A fenomenologia, por sua vez, posiciona-se com uma atitude reflexiva, consciente dos limites epistemológicos de sua abordagem, rompendo com as pré-noções que povoam o senso-comum, realizando uma redução fenomenológica, a qual representa o engajamento no mundo objetivo a fim de ressaltar sua relação com este, objetivando a compreensão do objeto de pesquisa do cientista social.

“ A reflexão fenomenológica guiará o pesquisador quando se tratar de colocar problemas, hipóteses, de destacar conceitos com vistas à elaboração teórica; ela poderá garantira fecundidade sempre renovada da pesquisa” (p. 79)

A contribuição e o papel do eixo epistemológico estão não só em considerar a epistemologia a margem das ciências e uma reflexão sobre os seus princípios, os seus fundamentos e a sua validade; mas também em admitir o caráter intra-científico da epistemologia, estabelecendo-se as condições de objetividade dos conhecimentos científicos como elemento intrínseco à própria ciência.

O pólo teórico guia a elaboração das hipóteses e a construção dos conceitos. É o lugar da formulação sistemática dos objetos científicos. Sua ambiência, porém, é um lugar de convergência dos outros pólos metodológicos. Uma teoria será válida na medida em que possa ser ao mesmo tempo, pertinente, coerente e testável, sem a pretensão obsessiva de pensar tudo. A teorização do estudo científico deve ser concretizada a partir de um quadro de referência ou uma matriz disciplinar.

“ A verdadeira função da teoria, concebida como parte integrante do processo metodológico, é a de ser o instrumento mais poderoso da ruptura epistemológica face às pré-noções do senso-comum, devido ao estabelecimento de um corpo de enunciados sistemático e autônomo, de uma linguagem com suas regras e dinâmicas próprias que lhe asseguram um caráter de fecundidade” (p. 102)

O pólo morfológico é a instância que anuncia as regras de estruturação, de formulação do objeto científico, impõe-lhe certa figura ou modelo, certa ordem entre seus elementos, articulando os conceitos, os elementos e as variáveis descritas nos pólos epistemológico e teórico e permitindo a construção do objeto científico através de modelos aplicativos

O pólo técnico controla a coleta dos dados, esforça-se por constatá-los para poder confrontá-los com a teoria que os suscitou.
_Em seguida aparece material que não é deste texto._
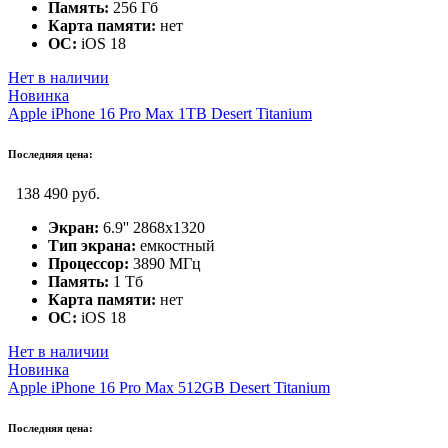
Память:
256 Гб
Карта памяти:
нет
ОС:
iOS 18
Нет в наличии
Новинка
Apple iPhone 16 Pro Max 1TB Desert Titanium
Последняя цена:
138 490 руб.
Экран:
6.9'' 2868x1320
Тип экрана:
емкостный
Процессор:
3890 МГц
Память:
1 Тб
Карта памяти:
нет
ОС:
iOS 18
Нет в наличии
Новинка
Apple iPhone 16 Pro Max 512GB Desert Titanium
Последняя цена: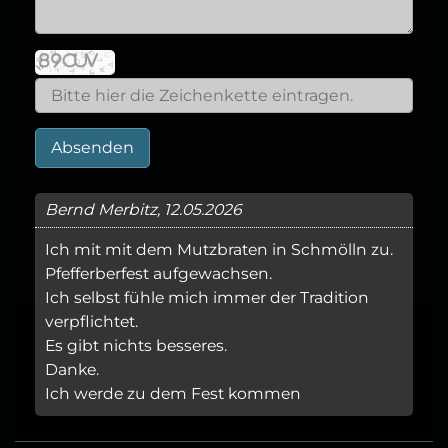
Absenden
Bernd Merbitz, 12.05.2026
Ich mit mit dem Mutzbraten in Schmölln zu.
Pfefferberfest aufgewachsen.
Ich selbst fühle mich immer der Tradition
verpflichtet.
Es gibt nichts besseres.
Danke.
Ich werde zu dem Fest kommen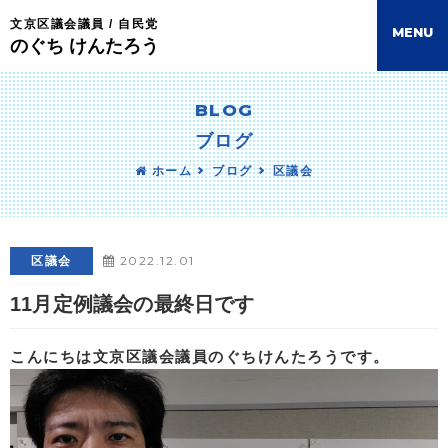
文京区議会議員 / 自民党
M
E
N
U
のぐち けんたろう
BLOG
ブログ
ホーム
ブログ
区議会
2022.12.01
区議会
11月定例議会の最終日です
こんにちは文京区議会議員のぐちけんたろうです。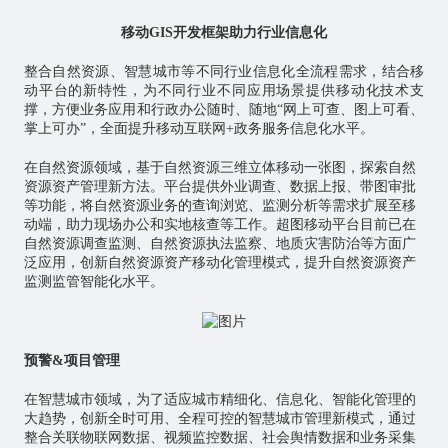
移动GIS开发框架助力行业信息化
整合自然资源、智慧城市等不同行业信息化全流程需求，结合移
动平台的新特性，为不同行业不同应用场景提供移动化技术支
撑，方便业务应用和行政办公随时、随地“网上可查、图上可看、
掌上可办”，全面提升移动互联网+政务服务信息化水平。
在自然资源领域，基于自然资源三维立体移动一张图，探索自然
资源资产管理新方法。平台提供外业调查、数据上报、带图审批
等功能，将自然资源业务的查询浏览、监测分析等需求扩展至移
动端，助力现场办公和实地核查等工作。超图移动平台目前已在
自然资源调查监测、自然资源执法监察、地质灾害防治等方面广
泛应用，创新自然资源资产移动化管理模式，提升自然资源资产
监测监管智能化水平。
预警&项目管理
在智慧城市领域，为了适应城市精细化、信息化、智能化管理的
大趋势，创新全时可用、全程可控的智慧城市管理新模式，通过
整合关联
物联网
数据、视频监控数据、社会舆情数据和业务采集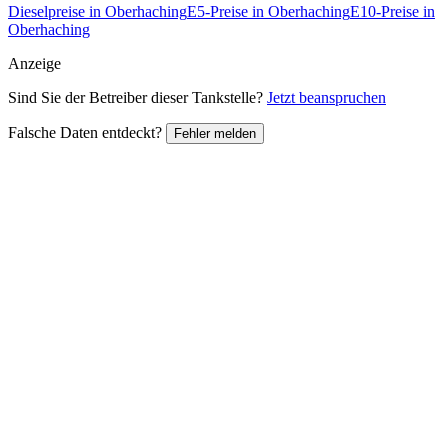
Dieselpreise in Oberhaching
E5-Preise in Oberhaching
E10-Preise in
Oberhaching
Anzeige
Sind Sie der Betreiber dieser Tankstelle?
Jetzt beanspruchen
Falsche Daten entdeckt?
Fehler melden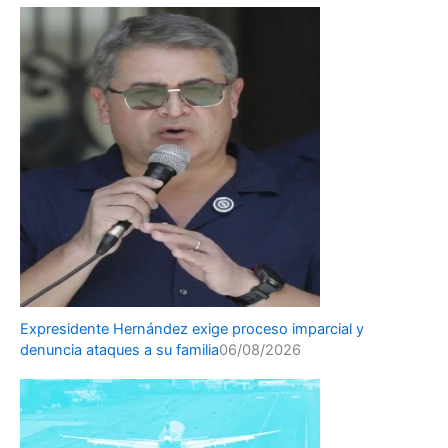
Expresidente Hernández exige proceso imparcial y
denuncia ataques a su familia
06/08/2026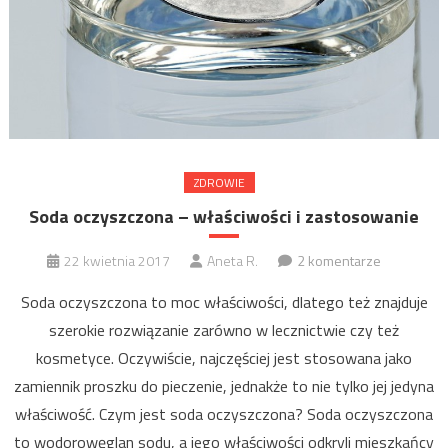
ZDROWIE
Soda oczyszczona – właściwości i zastosowanie
22 kwietnia 2017
Aneta R.
2 komentarze
Soda oczyszczona to moc właściwości, dlatego też znajduje
szerokie rozwiązanie zarówno w lecznictwie czy też
kosmetyce. Oczywiście, najczęściej jest stosowana jako
zamiennik proszku do pieczenie, jednakże to nie tylko jej jedyna
właściwość. Czym jest soda oczyszczona? Soda oczyszczona
to wodorowęglan sodu, a jego właściwości odkryli mieszkańcy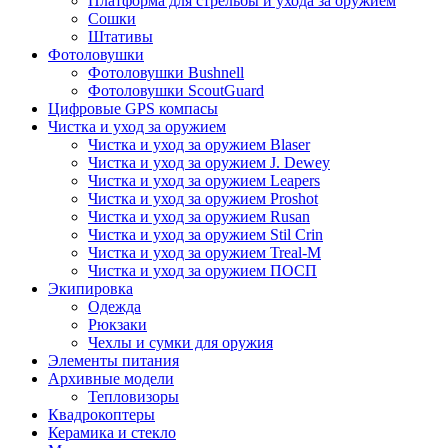
Платформа для стрельбы и ухода за оружием
Сошки
Штативы
Фотоловушки
Фотоловушки Bushnell
Фотоловушки ScoutGuard
Цифровые GPS компасы
Чистка и уход за оружием
Чистка и уход за оружием Blaser
Чистка и уход за оружием J. Dewey
Чистка и уход за оружием Leapers
Чистка и уход за оружием Proshot
Чистка и уход за оружием Rusan
Чистка и уход за оружием Stil Crin
Чистка и уход за оружием Treal-M
Чистка и уход за оружием ПОСП
Экипировка
Одежда
Рюкзаки
Чехлы и сумки для оружия
Элементы питания
Архивные модели
Тепловизоры
Квадрокоптеры
Керамика и стекло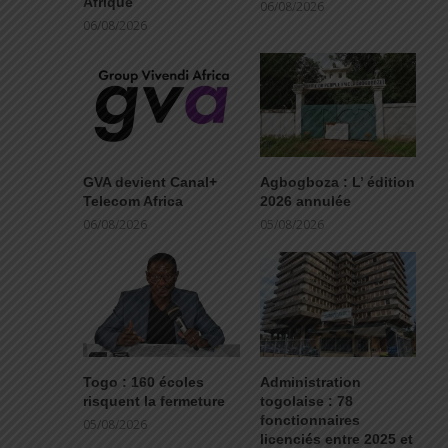
Afrique
06/08/2026
06/08/2026
GVA devient Canal+
Agbogboza : L’ édition
Telecom Africa
2026 annulée
06/08/2026
05/08/2026
Togo : 160 écoles
Administration
risquent la fermeture
togolaise : 78
fonctionnaires
05/08/2026
licenciés entre 2025 et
Exige precisão na constatação, mas sozinho, não garante sua exatidão. Os procedimentos de coleta das informações são tratados neste eixo metodológico. As pesquisas incumbem-se da coleta e análise dos dados em função dos quais elabora seus fatos. O pólo técnico é o momento da observação, do relato dos fatos, enquanto o pólo teórico é o momento da interpretação e da explicação destes fatos. O pólo epistemológico, por sua vez, está diretamente ligado a coleta de dados face a sua tarefa de vigilância reflexiva a respeito da formulação de seu objeto.

BRUYNE, Paul de; HERMAN, Jacques e SCHOUTHEETE, Marc de. Dinâmica da Pesquisa em Ciências Sociais: Os pólos da prática metodológica. Rio de Janeiro: Francisco Alves, 1982.